Text: Kasiske, Michael, Berlin

Die in Bauhaus-Lizenz hergestellten Möbel bilden eine stabile Basis. Was treibt Sie zu Neuentwicklungen?
Axel Bruchhäuser Unsere Geschichte! Die Firma in Lauenförde wurde 1956 von dem Architekten Hans Könecke gegründet, der lange Zeit selbst ansprechende Möbel entworfen hat. Als mein Vater und ich nach der erzwungenen Umwandlung unserer Möbelfabrik Paul Bruchhäuser & Sohn KG in Volkseigentum 1972 in die Bundesrepublik flohen, lag es nahe, ihn aufzusuchen. Ich habe schon in der DDR seine Möbel bewundert und versucht, sie zu produzieren; Könecke wiederum hat uns bereits Ende der 60er Jahre in Güstrow besucht. Zuerst war ich als Geschäftsführer angestellt, doch das war schwierig, denn TECTA ging es wirtschaftlich schlecht. Und so beschlossen wir, die Firma mit finanzieller Unterstützung von Freunden zu übernehmen. Das war eine schicksalshafte Fügung, für die ich sehr dankbar bin. Den Kundenstamm, das ästhetische Niveau, alles verdankten wir dem Gründer Könecke.
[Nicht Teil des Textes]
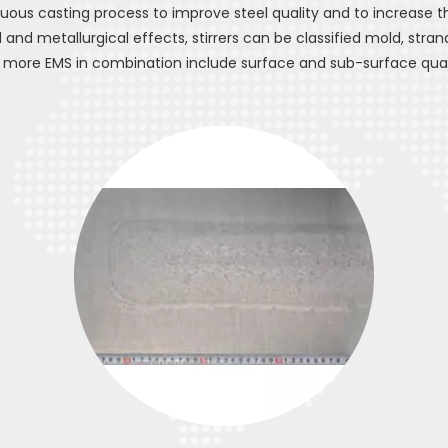
uous casting process to improve steel quality and to increase t
and metallurgical effects, stirrers can be classified mold, strand
 more EMS in combination include surface and sub-surface quali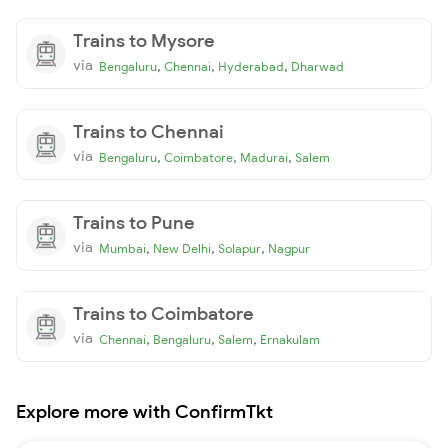
Trains to Mysore
via
,
,
,
Bengaluru
Chennai
Hyderabad
Dharwad
Trains to Chennai
via
,
,
,
Bengaluru
Coimbatore
Madurai
Salem
Trains to Pune
via
,
,
,
Mumbai
New Delhi
Solapur
Nagpur
Trains to Coimbatore
via
,
,
,
Chennai
Bengaluru
Salem
Ernakulam
Explore more with ConfirmTkt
Was führte Könecke seinerzeit im Programm? Ich kann mich an Möbel von Peter Maly erinnern.
AB Zum Beispiel dessen sogenannte „Serie 1“. Das waren einfache schlanke Kommoden, die von dem Künstler Michael Dupont grafisch bedruckt wurden – sehr markant!
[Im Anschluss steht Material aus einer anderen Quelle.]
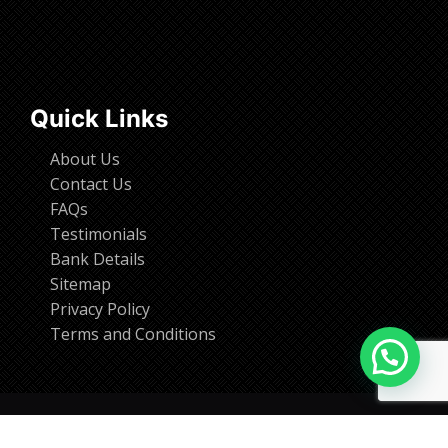
Quick Links
About Us
Contact Us
FAQs
Testimonials
Bank Details
Sitemap
Privacy Policy
Terms and Conditions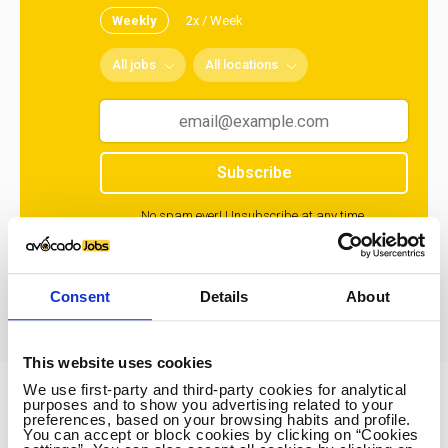
Weekly
2x / Week
All jobs
All locations
Subscribe
No spam ever! Unsubscribe at any time.
Loading...
Consent
Details
About
This website uses cookies
We use first-party and third-party cookies for analytical
purposes and to show you advertising related to your
Avocado Jobs
preferences, based on your browsing habits and profile.
You can accept or block cookies by clicking on “Cookies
Wie war Ihr Zugang zu TECTA, Herr Drescher?
Christian Drescher Ich kenne die Firma von Kindesbeinen an. Aber zunächst habe ich Kommunikation studiert. Als wissenschaftliche Hilfskraft kam ich kurz vor meinem Abschluss zu einer Professorin, die über Unternehmenskommunikation forschte. Während eines Praktikums bei TECTA musste ich mich dann mit der Einstellung meines Onkels auseinandersetzen: „Eine gute Sache propagiert sich selbst, Marketing und Werbung machen wir nicht!“ Sich verstecken und nichts sagen, das konnte nicht wahr sein!
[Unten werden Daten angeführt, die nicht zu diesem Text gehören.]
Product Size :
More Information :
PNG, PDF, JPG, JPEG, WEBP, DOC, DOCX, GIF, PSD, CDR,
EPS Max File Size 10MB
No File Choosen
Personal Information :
Das reichte, um nach Lauenförde zu ziehen?
CD Der Beweggrund war die Vielfalt, das Ganzheitliche, auch das Handwerkliche; von der Werbung bis zur Abrechnung die gesamten Abläufe im Mikrokosmos TECTA kennenlernen. Das Wirtschaftliche, von dem ich wenig Ahnung hatte, und das Technische, an dem ich interessiert bin, aber nicht so leidenschaftlich wie Axel. Bei einer so kleinen Firma muss man in jedem Bereich drinstecken. Persönlich ist mir die Kommunikation mit dem Kunden wichtig.
AB Christian liegt die Kommunikation. Bei mir ist es das Konstruktive, bei meinem Vater war es das Kaufmännische. So ist die Abfolge, aber die Begeisterung für die schönen Dinge steht immer im Mittelpunkt.
Tut man den Bauhaus-Möbeln nicht Unrecht, wenn man sie als „schön“ bezeichnet?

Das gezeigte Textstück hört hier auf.